The art market, like that of gold, currencies or raw materials, responds to certain logics: aesthetic, sociological, political or geopolitical. A priori, the sale, within a few months, of sixty-five paintings by the American Norman Rockwell (1894-1978) representing scouts in uniform, standing at attention, trumpet in hand, or around a fire. de camp should not have exceeded the audience of friends at the Medici Museum of Art in Ohio, where they are currently hung.
These valiant young white people, close to nature and its Creator, could nevertheless tear themselves away at a price of gold. Maddening detail: the potential buyers of this “white” nostalgia are not Midwestern Trumpists who dream of an America “Great again” by grilling corn on the garden barbecue, but Hollywood gratin, notably the filmmakers George Lucas and Steven Spielberg, as well as the very discreet but extremely wealthy Alice Walton, the heiress of the Walmart empire.
The situation is absurd
The conditions for the sale of these works, estimated at around 100 million dollars (84 million euros), add confusion to the disorder. The oils belong to the Boy Scouts of America (BSA) – America’s oldest youth organization, founded in 1910 -, for whom they were produced. An organization in the hot seat since the revelation, in 2012, by the Los Angeles Times of “Files of perversion”, listing officials accused of pedophile acts, which management confined itself to dismissing without ever reporting them to the authorities.

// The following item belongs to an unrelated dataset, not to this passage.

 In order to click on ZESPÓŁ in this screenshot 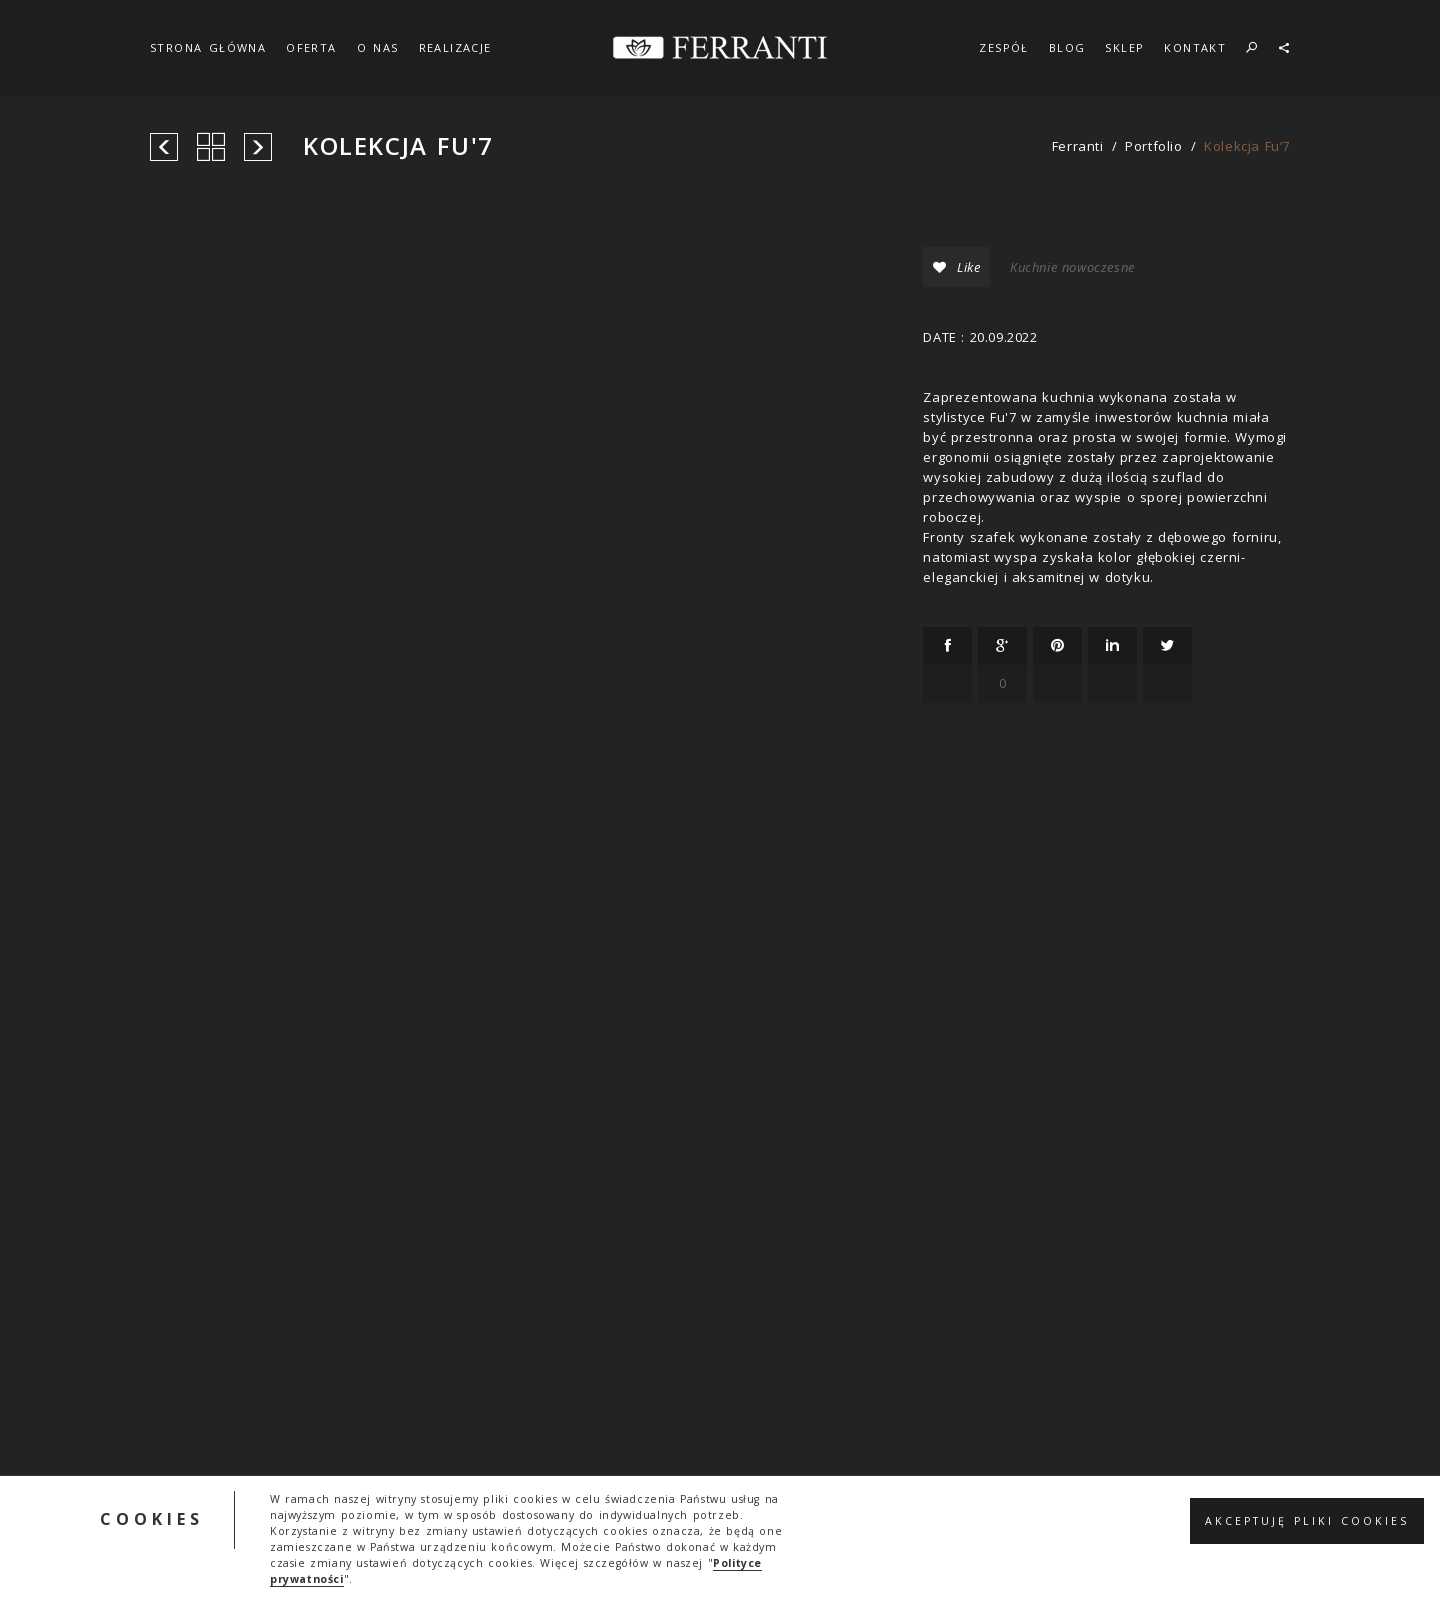 , I will do `click(1003, 47)`.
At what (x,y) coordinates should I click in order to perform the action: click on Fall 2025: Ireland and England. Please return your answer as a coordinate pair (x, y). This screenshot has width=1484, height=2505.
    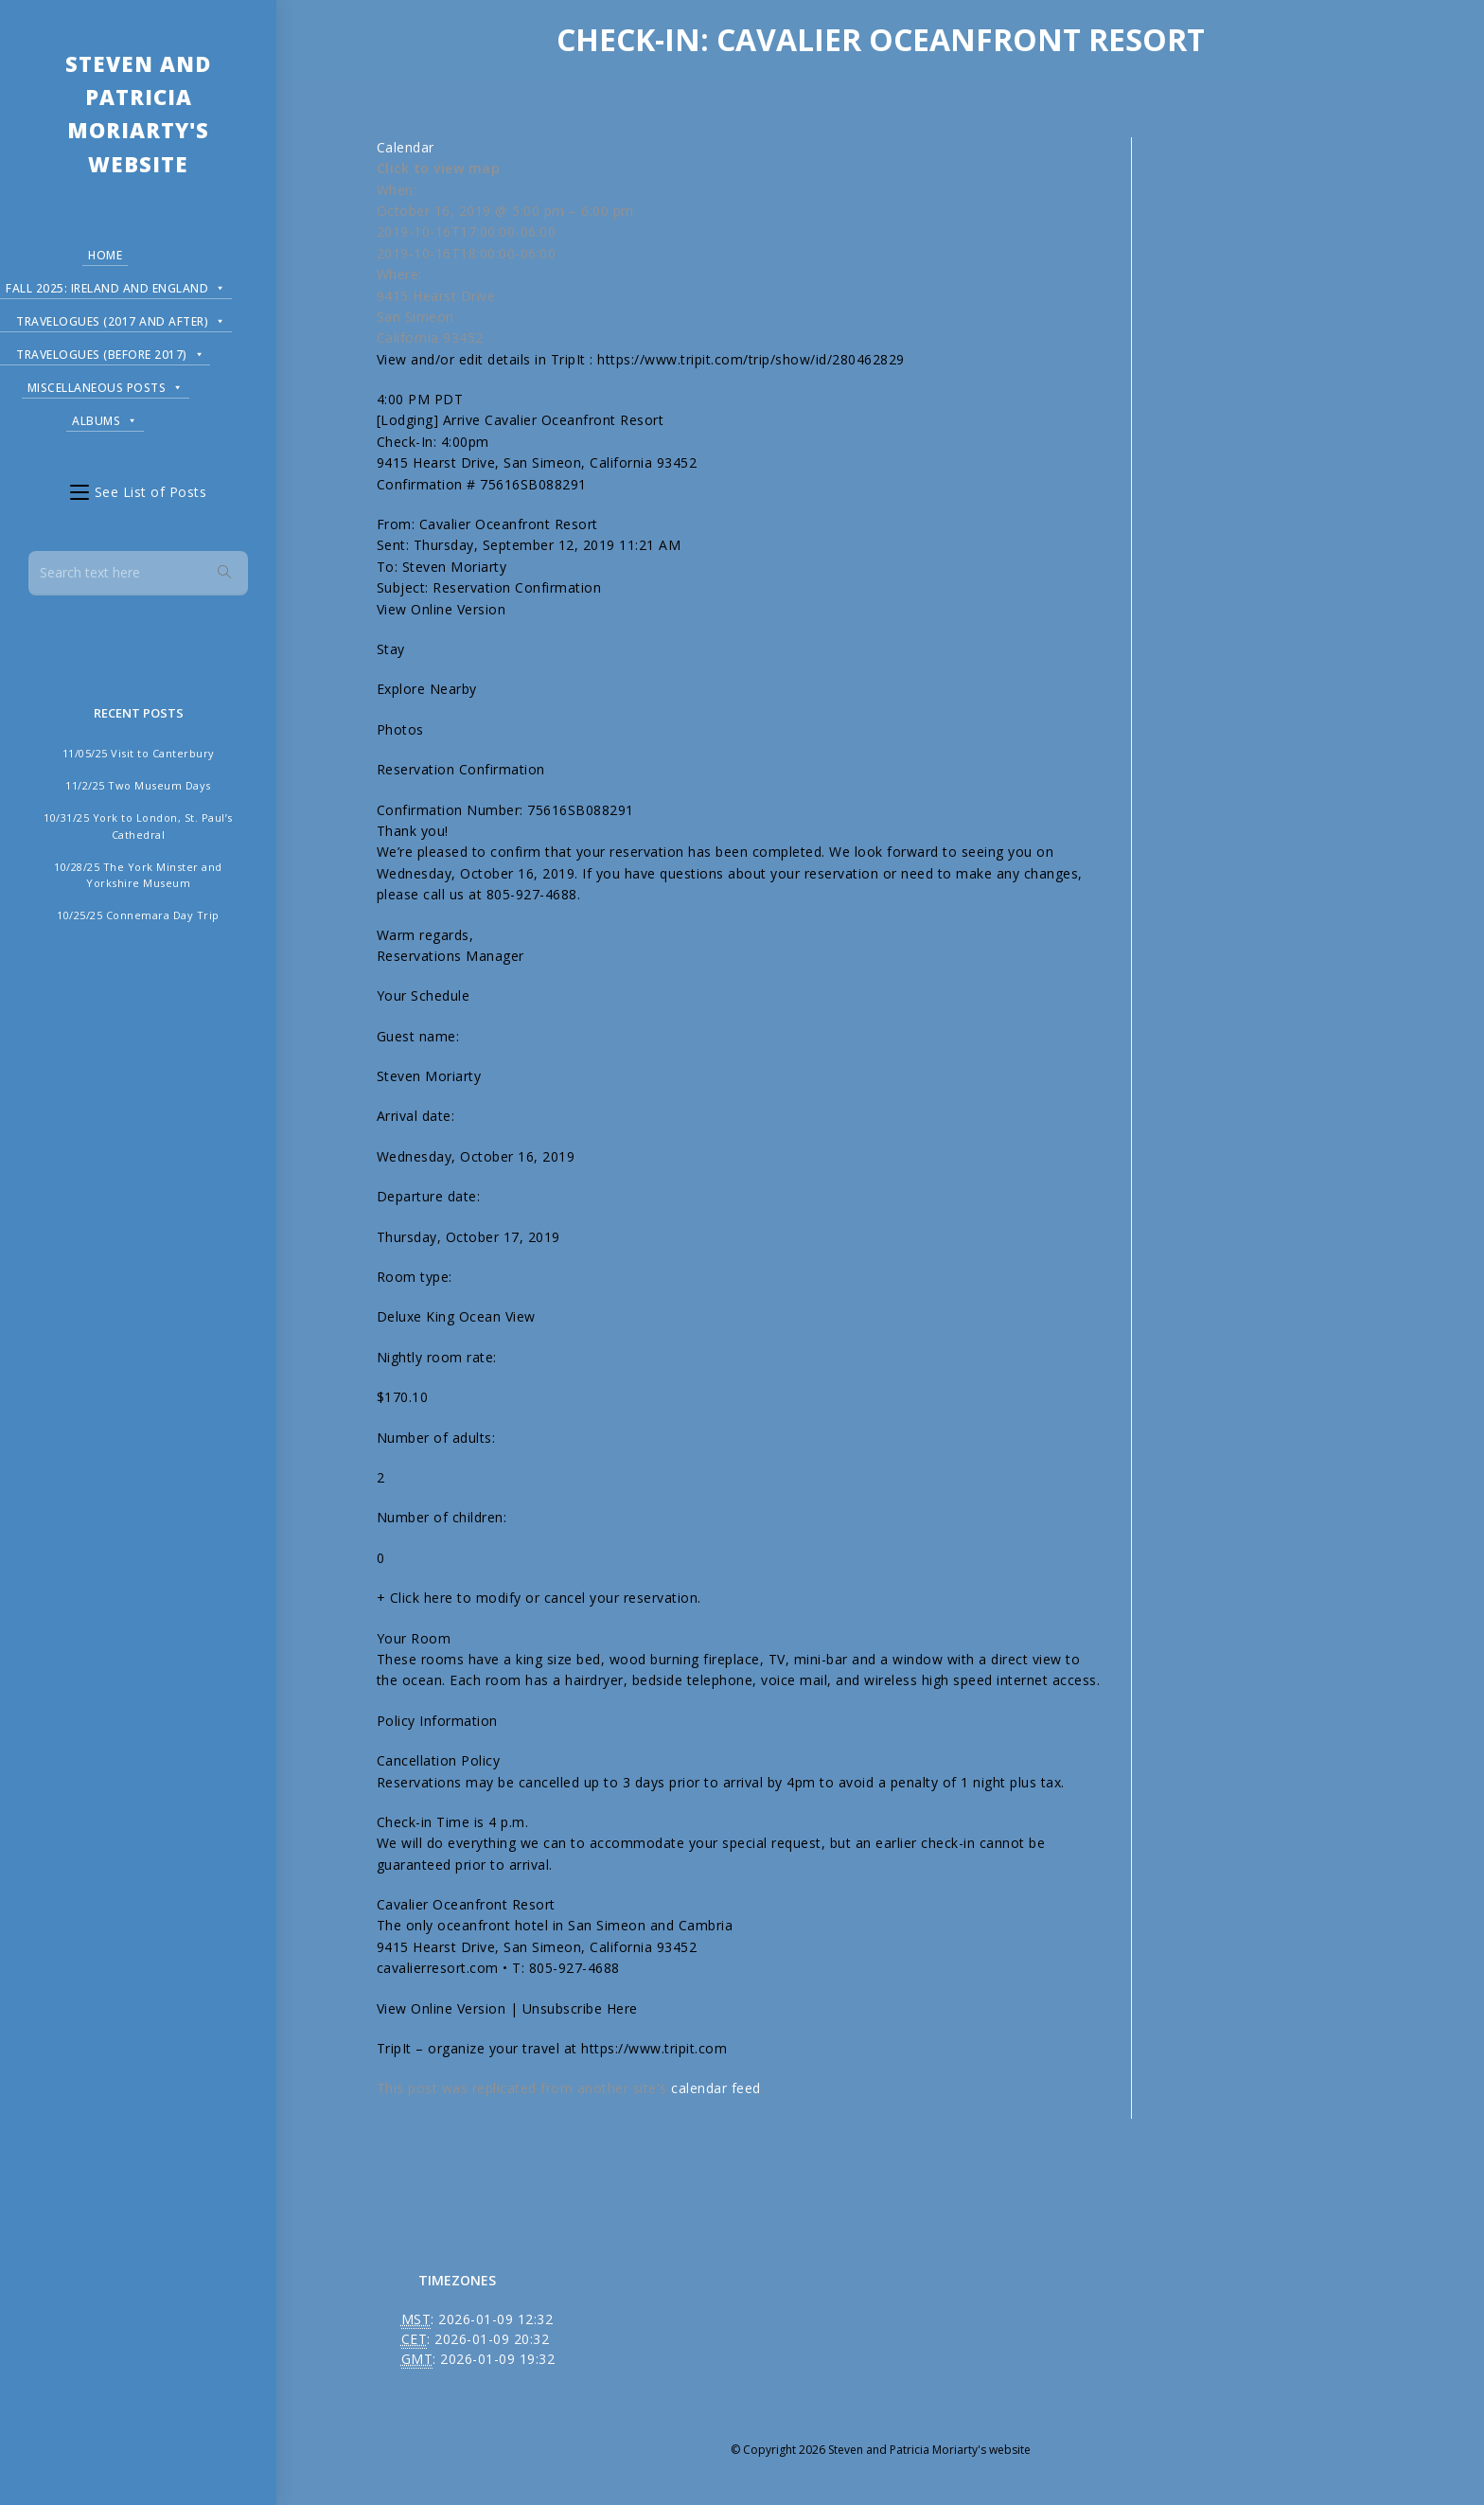     Looking at the image, I should click on (116, 285).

Questioned by more than 80,000 testimonies for sexual abuse committed between 1944 and 2016, the BSA filed for bankruptcy in 2020. In early March, the organization announced that the income generated by the sale of Rockwell’s works would feed a fund compensation for victims. From the point of view of future buyers, the situation is absurd: they will buy idealized representations of young boys to save an organization that has covered pedophiles, which will thereby compensate the victims …
That sixty-five works by Rockwell made it to the Boy Scouts is hardly surprising: the American illustrator made numerous covers, from 1912 to 1975, for their monthly magazine, Boys’ Life, of which he was the artistic director. Author ofAmerican Mirror: The Life and Art of Norman Rockwell (Farrar, Straus & Giroux, 2013, untranslated), the art critic Deborah Solomon however specifies by email that“He was never a scout leader and did not register any of his three boys”.